You can also use it for modeling or other functions. For example:
tmp_df = nest_df %>%
sample_data(index = 3)
lm(body_mass_g ~ bill_length_mm * bill_depth_mm, data = tmp_df)
#>
#> Call:
#> lm(formula = body_mass_g ~ bill_length_mm * bill_depth_mm, data = tmp_df)
#>
#> Coefficients:
#> (Intercept) bill_length_mm
#> -2079.0346 92.6987
#> bill_depth_mm bill_length_mm:bill_depth_mm
#> 145.9699 -0.6616
modeling <- function(data){
lm(body_mass_g ~ bill_length_mm + bill_depth_mm, data = data)
}
nest_df %>%
broadcast(modeling) %>%
.$output
#> [[1]]
#>
#> Call:
#> lm(formula = body_mass_g ~ bill_length_mm + bill_depth_mm, data = data)
#>
#> Coefficients:
#> (Intercept) bill_length_mm bill_depth_mm
#> -1161.63 47.79 163.14
#>
#>
#> [[2]]
#>
#> Call:
#> lm(formula = body_mass_g ~ bill_length_mm + bill_depth_mm, data = data)
#>
#> Coefficients:
#> (Intercept) bill_length_mm bill_depth_mm
#> -3015.76 86.27 183.06
#>
#>
#> [[3]]
#>
#> Call:
#> lm(formula = body_mass_g ~ bill_length_mm + bill_depth_mm, data = data)
#>
#> Coefficients:
#> (Intercept) bill_length_mm bill_depth_mm
#> -1622.93 80.87 120.41
#>
#>
#> [[4]]
#>
#> Call:
#> lm(formula = body_mass_g ~ bill_length_mm + bill_depth_mm, data = data)
#>
#> Coefficients:
#> (Intercept) bill_length_mm bill_depth_mm
#> -1452.12 57.64 252.96
#>
#>
#> [[5]]
#>
#> Call:
#> lm(formula = body_mass_g ~ bill_length_mm + bill_depth_mm, data = data)
#>
#> Coefficients:
#> (Intercept) bill_length_mm bill_depth_mm
#> -356.11 23.82 158.84
Instead of a list, you can also make the output a number (double).
modeling <- function(data){
model = lm(body_mass_g ~ bill_length_mm + bill_depth_mm, data = data)
model$coefficients[2] # the slope for bill_length_mm
}
nest_df %>% broadcast(modeling) %>% .$output
#> [[1]]
#> bill_length_mm
#> 47.78764
#>
#> [[2]]
#> bill_length_mm
#> 86.27406
#>
#> [[3]]
#> bill_length_mm
#> 80.86942
#>
#> [[4]]
#> bill_length_mm
#> 57.64173
#>
#> [[5]]
#> bill_length_mm
#> 23.82257
broadcast_group()
broadcast_group()
allows you to also use grouping variables in the function.
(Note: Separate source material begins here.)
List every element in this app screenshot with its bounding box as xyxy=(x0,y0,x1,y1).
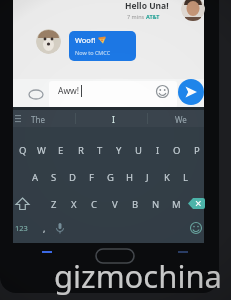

It is still under development so currently it only works in a more limited way. For example, you can include grouping variables as the title for plots.
df = nest_df %>%
sample_row(index = 3, type = 'list')
plotting = function(data, species, island){
ggplot(data, aes(x = bill_length_mm,
y = bill_depth_mm,
color = body_mass_g)) +
geom_point() +
labs(title = paste(species, island))
}
# example with a single plot
plotting(df$data, df$species, df$island)
nest_df = nest_df %>%
broadcast_group(plotting)
nest_df$output[[1]]
#> Warning: Removed 1 rows containing missing values (geom_point).
nest_df$output[[4]]
#> Warning: Removed 1 rows containing missing values (geom_point).